In 2004 I was invited to participate in the public art event, Art Inside the Park, in Jefferson City, MO. I made tons of porcelain stacks - a sort of growth formation / pancake stack. There were probably hundreds of stacks of the bright white fired porcelain pieces, installed in a wide meadow and between the trees. They were meant to seem almost natural, as if perhaps they actually grew there. I remember standing back at the opening of the park, watching as some people did a double-take when they noticed “Growth,” while others walked on by without noticing. Both reactions totally perfect.
After the exhibition was over, the pieces were packed up and a friend took some for her garden, my parents took some for their yard, and I probably threw some away.
So here it is, spring 2019. Every time I visit my parents I’m reminded of these pieces. My dad has patiently placed them in the yard, tucking the stacks between rocks, plants, and trees. He glues them together in an attempt to prevent a squirrel from knocking them over (I think the squirrel is winning.)
The best thing is that I always forget about these pieces. Every single time. I look out in the backyard and think about how peaceful it is and how the trees and plant have grown so much over the years. Then suddenly… what? What is that? During the most recent visit in April I actually got about a foot away from them before I recognized what they were.
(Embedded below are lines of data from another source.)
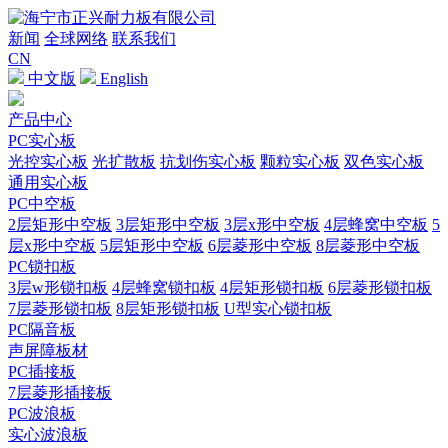
新闻
全球网络
联系我们
CN
中文版
English
产品中心
PC实心板
光控实心板
光扩散板
抗划伤实心板
颗粒实心板
双色实心板
通用实心板
PC中空板
2层矩形中空板
3层矩形中空板
3层x形中空板
4层蜂窝中空板
5
层x形中空板
5层矩形中空板
6层菱形中空板
8层菱形中空板
PC锁扣板
3层w形锁扣板
4层蜂窝锁扣板
4层矩形锁扣板
6层菱形锁扣板
7层菱形锁扣板
8层矩形锁扣板
U型实心锁扣板
PC隔音板
声屏障板材
PC插接板
7层菱形插接板
PC波浪板
实心波浪板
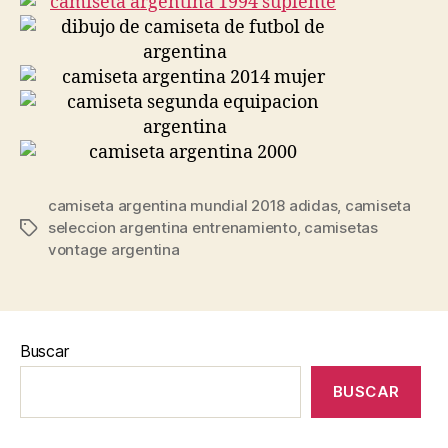
camiseta argentina mundial 2018 adidas
,
camiseta
seleccion argentina entrenamiento
,
camisetas
Etiquetas
vontage argentina
Buscar
BUSCAR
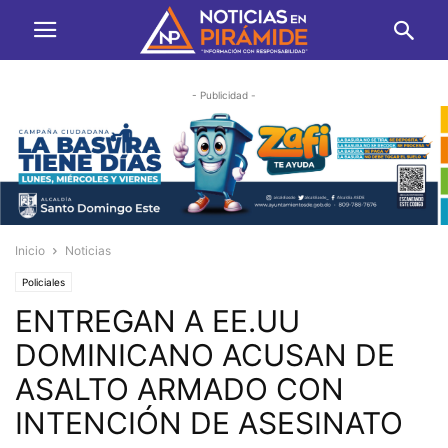
- Publicidad -
Inicio
Noticias
Policiales
ENTREGAN A EE.UU
DOMINICANO ACUSAN DE
ASALTO ARMADO CON
INTENCIÓN DE ASESINATO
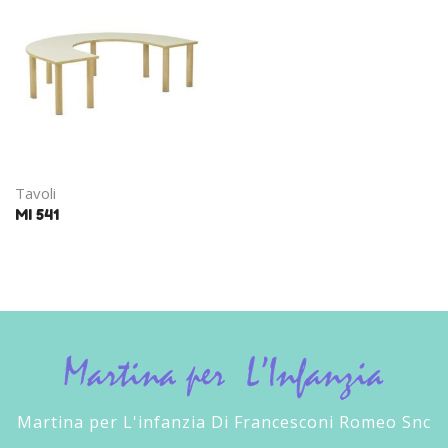
Tavoli
MI 541
Martina per L'infanzia Di Francesconi Romeo Snc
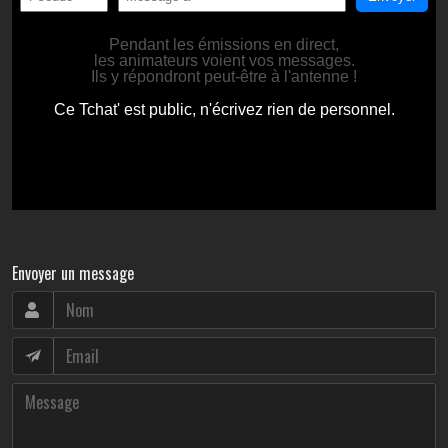
Envoyer un message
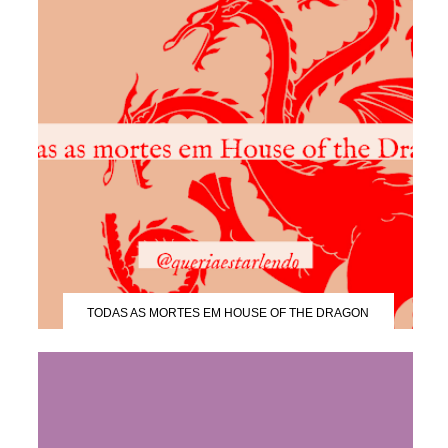
TODAS AS MORTES EM HOUSE OF THE DRAGON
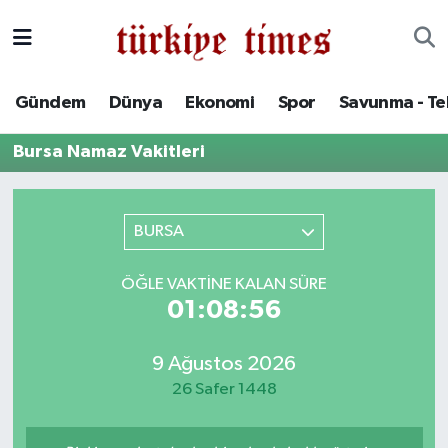
Gündem
Hava Durumu
Gündem
Dünya
Ekonomi
Spor
Savunma - Te
Dünya
Trafik Durumu
Bursa Namaz Vakitleri
Ekonomi
Süper Lig Puan Durumu ve Fikstür
Spor
Tüm Manşetler
BURSA
Savunma - Teknoloji
Son Dakika Haberleri
ÖĞLE VAKTINE KALAN SÜRE
01:08:56
Kültür - Sanat
Haber Arşivi
9 Ağustos 2026
Yaşam
26 Safer 1448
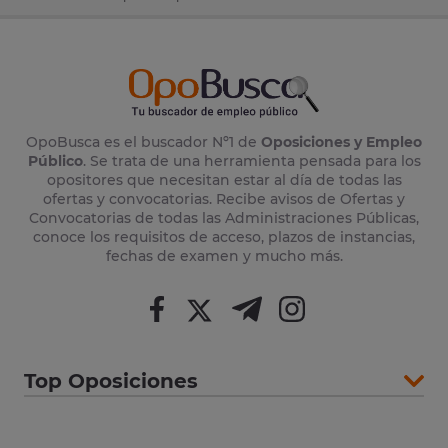
OpoBusca es el buscador Nº1 de
Oposiciones y Empleo
Público
. Se trata de una herramienta pensada para los
opositores que necesitan estar al día de todas las
ofertas y convocatorias. Recibe avisos de Ofertas y
Convocatorias de todas las Administraciones Públicas,
conoce los requisitos de acceso, plazos de instancias,
fechas de examen y mucho más.
Top Oposiciones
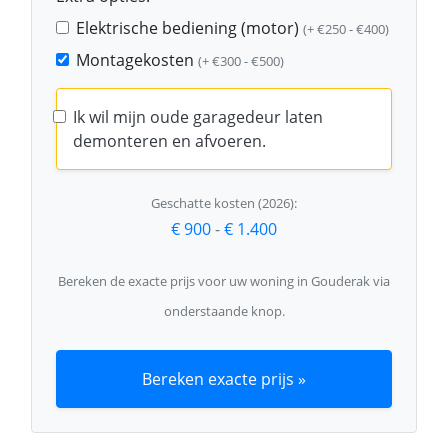
Elektrische bediening (motor)
(+ €250 - €400)
Montagekosten
(+ €300 - €500)
Ik wil mijn oude garagedeur laten
demonteren en afvoeren.
Geschatte kosten (2026):
€ 900
-
€ 1.400
Bereken de exacte prijs voor uw woning in Gouderak via
onderstaande knop.
Bereken exacte prijs »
Sitting outside for 15 years has resulted in a surface I could only have ever dreamed of. The somewhat porous clay has been stained and is growing the most beautiful moss. It’s a different piece than it was in that park, bright white against the green grass.
It’s a good lesson to let go. I loved the piece when it was installed because it was exactly what I imagined. After the show was over I felt no attachment to these pieces as they had served their purpose. Once again I am reminded that patience wins the day and the things beyond imagination are often better than the rigid ideas in my head.